One thing I didn’t do a lot of was wandering the floor. I was away for bathroom breaks (not having mastered the teleurination manuver that I’ve heard some cartoonists have indeed mastered), or to grab an overpriced Caesar salad for lunch, or to get a badge to one of my longtime friends (without whom I probably wouldn’t have read half the interesting comics that I did back in college.) About the only other trip I made was to deliver a book to Boom! Studios’ Ross Richie. This I did because I’d given him a galley of the first issue of STRANGEWAYS back when it was going to be a monthly, and I wanted to prove the point that I could Get The Job Done. Ross seemed to be down wit’ ‘dat, as we say in my stucco-encrusted hood.
Aside from that, it was all about selling the book and getting people to at least walk away with a postcard which would lead them to the preview chapter online. And I can tell you that more than one person who bought a book on Sunday told me that the preview is what led them to putting their money down. Maybe there’s something to this webcomic thing after all. Gears are turning in this regard.
Oh, one interesting person I ran into was Max Banks. He used to draw this comic book you might have heard of called THE TICK. Yeah, that was funny. He had some very interesting stories to tell about crazed TICK fans and Woody Allen when he (Max, not Woody) and Ben Edlund visited New York City. Nice guy, mostly crackers, but that’s pretty much par for the course in comics, isn’t it?

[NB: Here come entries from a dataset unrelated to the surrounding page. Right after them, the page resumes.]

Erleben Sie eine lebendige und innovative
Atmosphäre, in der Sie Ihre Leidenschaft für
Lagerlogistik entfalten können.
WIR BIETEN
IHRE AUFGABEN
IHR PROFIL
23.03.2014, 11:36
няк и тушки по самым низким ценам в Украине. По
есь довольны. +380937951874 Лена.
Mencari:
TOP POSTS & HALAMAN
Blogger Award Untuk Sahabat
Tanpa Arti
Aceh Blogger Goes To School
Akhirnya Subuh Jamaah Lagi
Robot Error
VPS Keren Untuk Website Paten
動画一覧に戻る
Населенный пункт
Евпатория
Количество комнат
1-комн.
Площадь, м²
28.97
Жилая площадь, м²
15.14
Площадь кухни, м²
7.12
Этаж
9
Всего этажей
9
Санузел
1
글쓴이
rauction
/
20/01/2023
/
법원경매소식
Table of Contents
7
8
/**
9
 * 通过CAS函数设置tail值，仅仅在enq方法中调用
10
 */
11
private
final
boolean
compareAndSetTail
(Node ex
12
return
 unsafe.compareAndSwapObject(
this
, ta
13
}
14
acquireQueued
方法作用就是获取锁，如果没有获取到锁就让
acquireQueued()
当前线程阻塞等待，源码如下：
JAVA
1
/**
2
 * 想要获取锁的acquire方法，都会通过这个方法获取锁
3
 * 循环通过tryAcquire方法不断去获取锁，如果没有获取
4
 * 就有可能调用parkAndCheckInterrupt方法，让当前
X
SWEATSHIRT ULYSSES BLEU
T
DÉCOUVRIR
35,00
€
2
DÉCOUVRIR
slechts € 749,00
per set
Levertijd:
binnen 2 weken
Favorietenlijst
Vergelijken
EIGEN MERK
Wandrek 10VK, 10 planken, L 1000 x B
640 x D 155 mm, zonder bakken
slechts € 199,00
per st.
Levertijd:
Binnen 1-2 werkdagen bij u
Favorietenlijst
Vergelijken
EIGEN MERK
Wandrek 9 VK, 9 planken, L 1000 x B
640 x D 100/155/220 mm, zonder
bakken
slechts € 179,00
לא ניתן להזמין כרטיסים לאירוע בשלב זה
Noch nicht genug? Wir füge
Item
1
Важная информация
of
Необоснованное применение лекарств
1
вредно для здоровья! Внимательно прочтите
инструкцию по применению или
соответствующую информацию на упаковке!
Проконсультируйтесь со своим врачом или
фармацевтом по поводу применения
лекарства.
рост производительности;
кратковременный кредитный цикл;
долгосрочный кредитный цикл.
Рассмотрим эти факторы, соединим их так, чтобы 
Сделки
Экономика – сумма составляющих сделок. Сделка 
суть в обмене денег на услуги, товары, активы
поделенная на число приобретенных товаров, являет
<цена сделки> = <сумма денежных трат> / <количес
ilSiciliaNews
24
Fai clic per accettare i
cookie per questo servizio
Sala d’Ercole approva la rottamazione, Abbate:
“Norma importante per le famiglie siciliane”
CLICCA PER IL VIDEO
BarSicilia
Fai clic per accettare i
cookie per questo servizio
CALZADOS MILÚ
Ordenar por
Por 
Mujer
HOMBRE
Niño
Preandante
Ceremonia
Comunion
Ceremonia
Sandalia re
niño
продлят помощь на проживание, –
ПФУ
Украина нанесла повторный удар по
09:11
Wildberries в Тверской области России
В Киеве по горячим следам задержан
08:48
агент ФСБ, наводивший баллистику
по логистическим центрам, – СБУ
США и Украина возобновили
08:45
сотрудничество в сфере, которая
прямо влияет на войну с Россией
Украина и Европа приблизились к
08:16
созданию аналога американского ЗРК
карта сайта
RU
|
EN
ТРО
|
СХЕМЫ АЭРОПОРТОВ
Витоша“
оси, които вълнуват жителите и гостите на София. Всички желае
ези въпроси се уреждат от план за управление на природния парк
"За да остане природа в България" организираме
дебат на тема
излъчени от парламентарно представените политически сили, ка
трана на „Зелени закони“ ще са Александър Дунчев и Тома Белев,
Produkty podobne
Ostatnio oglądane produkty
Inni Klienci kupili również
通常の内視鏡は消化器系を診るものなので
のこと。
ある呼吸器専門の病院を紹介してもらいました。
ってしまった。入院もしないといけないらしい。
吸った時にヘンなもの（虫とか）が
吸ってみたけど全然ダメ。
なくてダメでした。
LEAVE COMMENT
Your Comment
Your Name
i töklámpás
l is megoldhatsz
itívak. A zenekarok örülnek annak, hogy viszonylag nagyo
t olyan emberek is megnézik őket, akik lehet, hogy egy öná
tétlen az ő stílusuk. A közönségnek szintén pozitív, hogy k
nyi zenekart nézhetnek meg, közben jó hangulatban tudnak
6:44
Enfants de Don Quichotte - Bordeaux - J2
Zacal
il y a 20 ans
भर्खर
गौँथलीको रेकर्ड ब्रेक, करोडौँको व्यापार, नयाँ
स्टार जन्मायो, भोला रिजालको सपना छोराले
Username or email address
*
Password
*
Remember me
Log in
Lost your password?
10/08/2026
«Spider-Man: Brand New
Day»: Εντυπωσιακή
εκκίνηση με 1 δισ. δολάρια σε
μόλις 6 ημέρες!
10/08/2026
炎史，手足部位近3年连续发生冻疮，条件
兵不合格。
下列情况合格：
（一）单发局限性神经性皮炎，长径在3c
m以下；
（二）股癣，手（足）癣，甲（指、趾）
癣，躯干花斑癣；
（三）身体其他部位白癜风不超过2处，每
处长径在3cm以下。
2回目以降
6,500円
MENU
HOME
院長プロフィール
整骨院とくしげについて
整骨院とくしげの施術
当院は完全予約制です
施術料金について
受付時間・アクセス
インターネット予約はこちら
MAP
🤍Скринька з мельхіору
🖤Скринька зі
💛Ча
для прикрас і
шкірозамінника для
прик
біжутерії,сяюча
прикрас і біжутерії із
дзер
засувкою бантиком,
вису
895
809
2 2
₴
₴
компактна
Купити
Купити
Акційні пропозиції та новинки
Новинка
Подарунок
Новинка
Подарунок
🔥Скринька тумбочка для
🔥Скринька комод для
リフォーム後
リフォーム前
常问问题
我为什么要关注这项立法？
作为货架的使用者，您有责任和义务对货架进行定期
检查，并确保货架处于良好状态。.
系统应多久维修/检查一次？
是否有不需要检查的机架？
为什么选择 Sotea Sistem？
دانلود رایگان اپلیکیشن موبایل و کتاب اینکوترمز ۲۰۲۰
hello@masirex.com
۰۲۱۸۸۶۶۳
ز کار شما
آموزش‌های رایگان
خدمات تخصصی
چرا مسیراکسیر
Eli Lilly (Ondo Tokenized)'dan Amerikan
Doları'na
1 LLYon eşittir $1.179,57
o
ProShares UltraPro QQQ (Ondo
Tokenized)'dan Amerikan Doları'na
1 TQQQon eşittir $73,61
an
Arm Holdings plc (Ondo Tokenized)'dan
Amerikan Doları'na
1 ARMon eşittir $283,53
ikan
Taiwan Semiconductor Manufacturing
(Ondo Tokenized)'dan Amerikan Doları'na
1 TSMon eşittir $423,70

The day was over too soon it seemed. Mostly because I knew that Sunday wasn’t going to be nearly as busy as Saturday. But also because, well, it just rolled right by. Lots of talking, lots of selling, some actual books sold. Not as many as I’d done at Stumptown on the first day, but still, more than if I hadn’t gone at all.
Spent dinner with Parker, the PERHAPANAUTS crew and Karl Kesel (not Kerschel, who I always mix him up with. MARVEL APES? Who knew? Longish night. Tumbled into bed late, dreaming of bleu-cheese crusted Buffalo ribeye steak. Which was pretty damn good as I remember.